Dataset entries
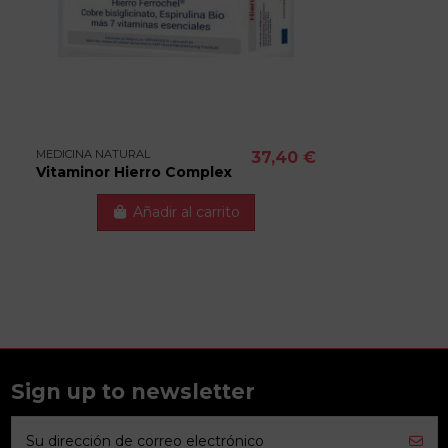
MEDICINA NATURAL
37,40 €
Vitaminor Hierro Complex
Añadir al carrito
Sign up to newsletter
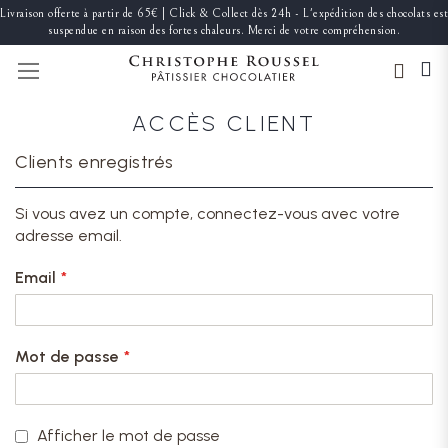
Livraison offerte à partir de 65€ | Click & Collect dès 24h - L'expédition des chocolats est
suspendue en raison des fortes chaleurs. Merci de votre compréhension.
BASCULER LA NAVIGATION
ACCÈS CLIENT
Clients enregistrés
Si vous avez un compte, connectez-vous avec votre
adresse email.
Email
Mot de passe
Afficher le mot de passe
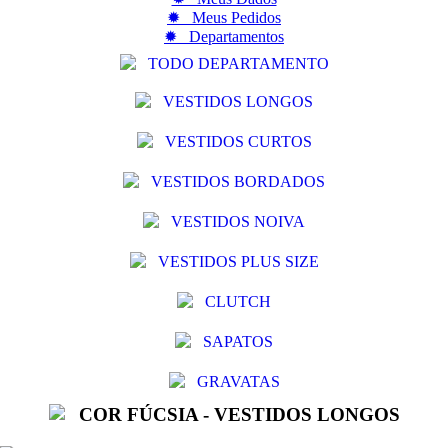
✹ Meus Pedidos
✹ Departamentos
TODO DEPARTAMENTO
VESTIDOS LONGOS
VESTIDOS CURTOS
VESTIDOS BORDADOS
VESTIDOS NOIVA
VESTIDOS PLUS SIZE
CLUTCH
SAPATOS
GRAVATAS
COR FÚCSIA - VESTIDOS LONGOS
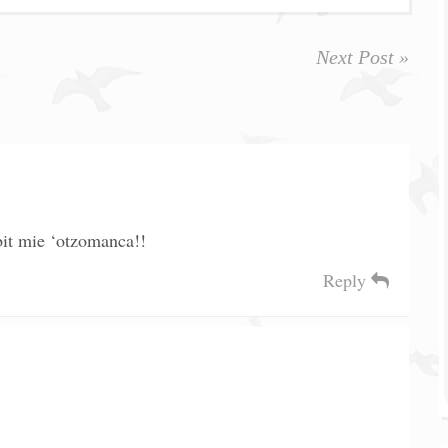
Next Post »
bit mie ‘otzomanca!!
Reply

### What you should do
For the records above, give every line again exactly and skip the pictures.

### Answer area
MEDICINA NATURAL
37,40 €
Vitaminor Hierro Complex
Añadir al carrito
Sign up to newsletter
Livraison offerte à partir de 65€ | Click & Collect dès 24h - L'expédition des chocolats est
suspendue en raison des fortes chaleurs. Merci de votre compréhension.
BASCULER LA NAVIGATION
ACCÈS CLIENT
Clients enregistrés
Si vous avez un compte, connectez-vous avec votre
adresse email.
Email
Mot de passe
Afficher le mot de passe
✹ Meus Pedidos
✹ Departamentos
TODO DEPARTAMENTO
VESTIDOS LONGOS
VESTIDOS CURTOS
VESTIDOS BORDADOS
VESTIDOS NOIVA
VESTIDOS PLUS SIZE
CLUTCH
SAPATOS
GRAVATAS
COR FÚCSIA - VESTIDOS LONGOS
Next Post »
bit mie ‘otzomanca!!
Reply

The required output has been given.